UC-005: Context-Aware Validation
Validate a document against external context: user data, project metadata, related entities, dates, policy constraints, or canonical terminology.
Practical value:
- Checks whether a document is correct for this case, not only generally well-formed.
- Enables pipelines like personalized letters, compliance reports, and project-specific workplans.
Needed tooling:
- Context object schema.
- Resolvers for local files, JSON/YAML data, and later higher-layer systems.
- Rule expressions that can reference document and context paths.
UC-006: LLM-Assisted Section Assessment
Attach rubrics to section types. Use an external LLM adapter to assess whether a section satisfies the rubric, returning score, reason, and pass/fail.
Practical value:
- Handles semantic checks that deterministic rules cannot.
- Supports review loops for generated text.
- Makes subjective requirements explicit and auditable.
Needed tooling:
- Rubric declaration format.
- Provider-neutral assessment request/response models.
- Caching and reproducibility metadata.
- Clear distinction between deterministic errors and model-judged findings.
UC-007: Pipeline Diagnostics and Repair Guidance
Run a document pipeline and get one coherent diagnostic report from parsing, schema checks, field validation, assertions, generation, composition, and LLM-assisted assessments.
Practical value:
- Makes failures debuggable.
- Helps humans and agents repair documents.
- Avoids scattered errors from unrelated subsystems.
Needed tooling:
- Common diagnostic model.
- Error codes and severities.
- Source spans and rule ids.
- Suggested repair text or structured patches when safe.
Comparison With markitect-main
markitect-main had several useful seeds:
x-markitect-sectionsfor required/recommended/optional/discouraged/improper sections.x-markitect-content-controlfor required, discouraged, and forbidden patterns plus word-count metrics.- Section and content validators with warnings/errors.
- Schema generation and validation experiments.
- Draft generation with
x-markitect-field-mapping. - Prompt quality gates with schema and pattern validators.
- Infospace entity parsing and LLM classification/evaluation.
The problem was not lack of ideas. The problem was that the ideas lived in separate subsystems with different models:
- Schema validation compared generated schemas rather than validating a stable document contract.
- Semantic validation used
x-markitect-*extensions but was not integrated into a unified contract framework. - Field mapping existed in draft generation, not in a general form/context model.
- LLM quality gates existed inside prompt execution, not as provider-neutral document assessments.

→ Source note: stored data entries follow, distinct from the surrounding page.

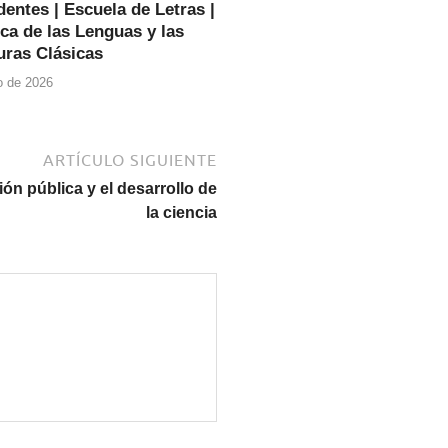
entes | Escuela de Letras |
ca de las Lenguas y las
uras Clásicas
io de 2026
ARTÍCULO SIGUIENTE
ón pública y el desarrollo de
la ciencia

- Infospace checks were domain/application layer behavior, not syntax-layer primitives.
Strategic Direction
The successor should introduce a framework layer above parsing:
Markdown parse model
-> document contract
-> section specifications
-> field/form specifications
-> deterministic rules/assertions
-> metric bands
-> optional LLM rubrics
-> unified diagnostics
This should not replace JSON Schema. JSON Schema remains useful for typed data and machine validation. The new layer should make document-specific semantics natural.
Recommendation
Do not continue straight into generic query/transform work until this framework direction is captured. The next implementation slice should be a small, deterministic version of document contracts:
- Define the contract schema and terminology.
- Implement section specifications.
- Implement metric bands.
- Implement the unified diagnostic model.
- Leave LLM rubrics and form dynamics as designed extension points for the next slice.
This is the utility inflection point. It will make markitect-tool practically
useful instead of merely structurally correct.